Reporter Jeremy Finley’s story for WSMV-TV in Nashville about United Benefits of America eventually put the company out of business. Federal and state investigations led to a settlement that paid more than $1 million to victims. It’s one of several reports he’s done that have featured video from hidden cameras but he says those stories are exceptions, and most of his investigations are based on more traditional methods of reporting.
“We use [hidden cameras] if we can’t find any other way to prove something,” Finley says. “So we’re not just asking viewers to take our word for it. Even when we have public records or documents, [undercover video] is the ultimate proof.”

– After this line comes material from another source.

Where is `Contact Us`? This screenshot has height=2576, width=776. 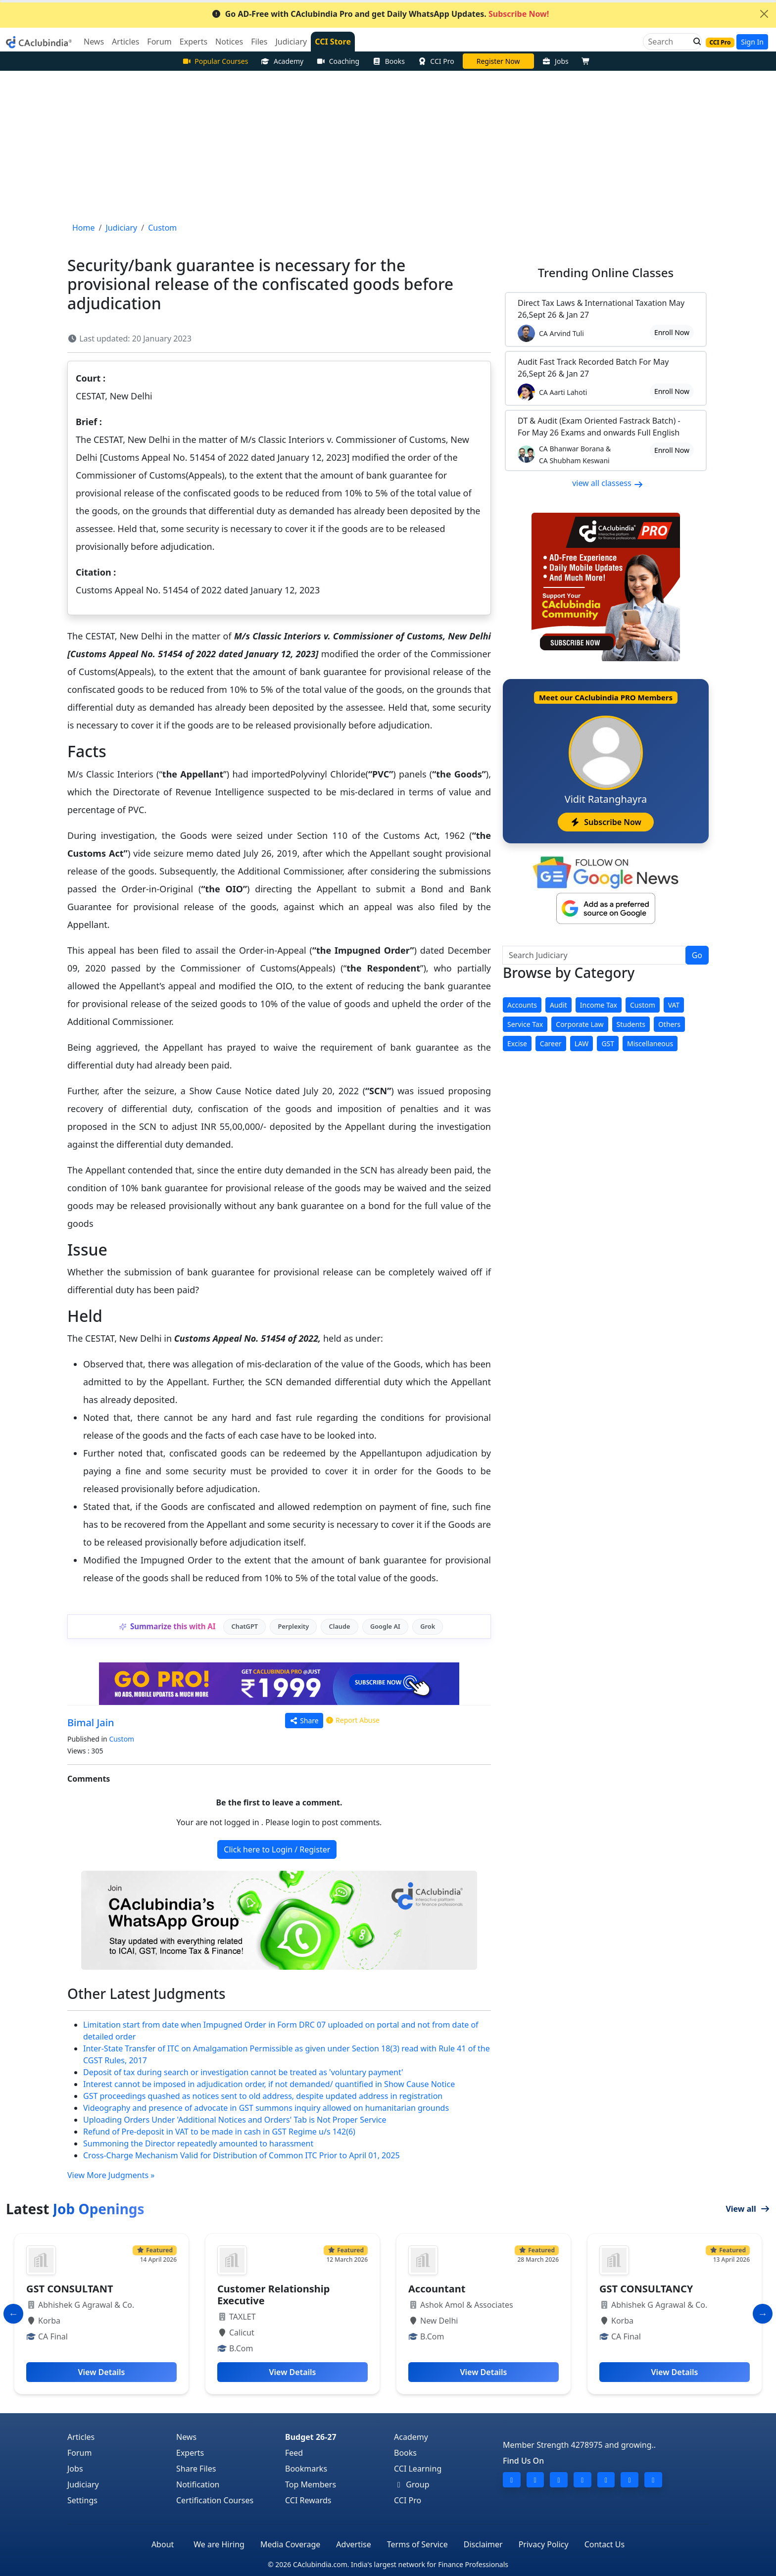 Contact Us is located at coordinates (604, 2544).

The decision to use a hidden camera has to be approved by the station’s news director and its attorney. Video may be shot by WSMV staffers or by volunteers but “we can not pretend to be anyone we are not,” Finley says. (That’s what got ABC’s Prime Time Live in such hot water for its Food Lion investigation, you may recall. ABC producers shot undercover video after getting jobs at the store, but they had lied on their applications and were held liable for breach of loyalty and trespass.)
At WSMV, no video makes air without being run by the person involved. “It’s just not fair or accurate and you’re asking to be sued,” Finley says. In fact, in more than one instance, stories have been spiked after the station learned there was a reasonable explanation for behavior that appeared to be questionable when caught on tape.

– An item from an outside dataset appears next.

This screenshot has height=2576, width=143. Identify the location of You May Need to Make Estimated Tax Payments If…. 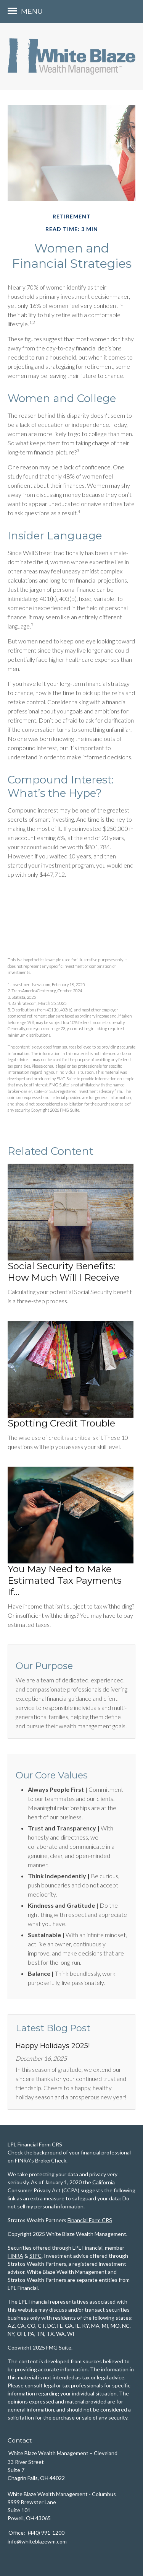
(65, 1580).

The station uses all kinds of cameras to capture undercover video–button cameras, pen cameras and even iPhones. “So many people carry them, you can use them without suspicion in a public place,” Finley says.
Here’s one of Finley’s stories that relied on hidden cameras. In this case, the video was shot from inside an unmarked van with dark-tinted windows:
Hidden camera video clearly made that story stronger. The court clerk was forced to resign. But, as Finley says, the decision to go undercover should never be taken lightly. My Poynter colleague Bob Steele likes to put it this way, “Hidden cameras are not unlike weapons and power tools that should be kept away from the unskilled and the reckless.”